● **What is being asked**
Your output must be the line containing "Join Our Team (871, 61)" followed by every later line in the entries below, all copied exactly.

● **Information shown**
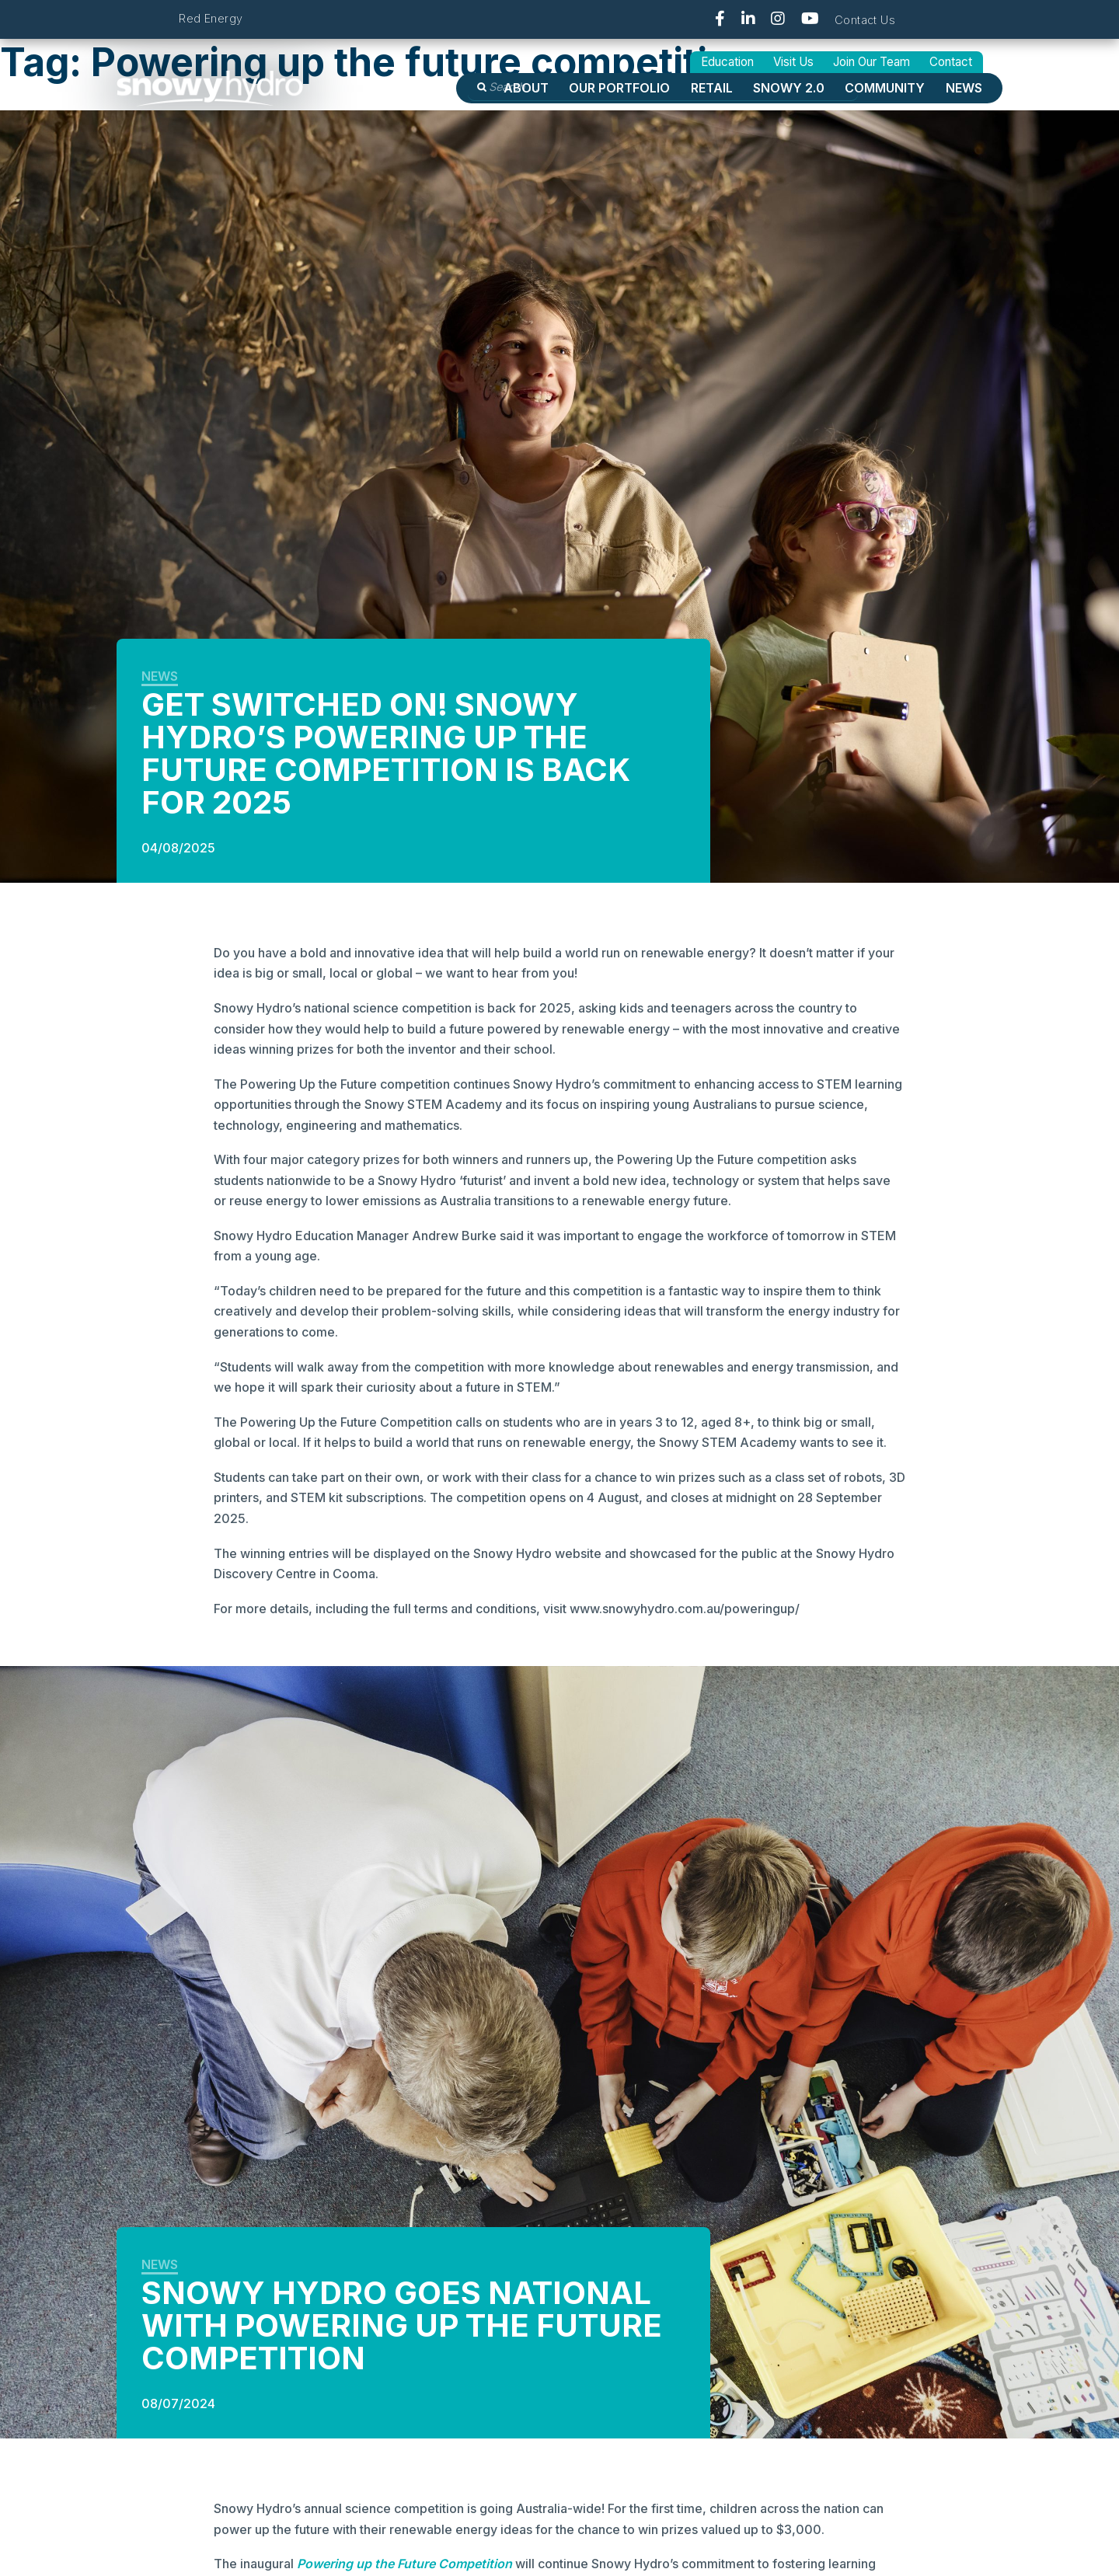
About (526, 88)
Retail (712, 88)
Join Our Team (871, 61)
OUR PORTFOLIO (619, 88)
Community (885, 88)
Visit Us (793, 61)
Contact (950, 61)
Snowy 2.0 (788, 88)
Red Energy (210, 18)
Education (727, 61)
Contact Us (865, 19)
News (964, 88)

● **Expected answer**
Join Our Team (871, 61)
OUR PORTFOLIO (619, 88)
Community (885, 88)
Visit Us (793, 61)
Contact (950, 61)
Snowy 2.0 (788, 88)
Red Energy (210, 18)
Education (727, 61)
Contact Us (865, 19)
News (964, 88)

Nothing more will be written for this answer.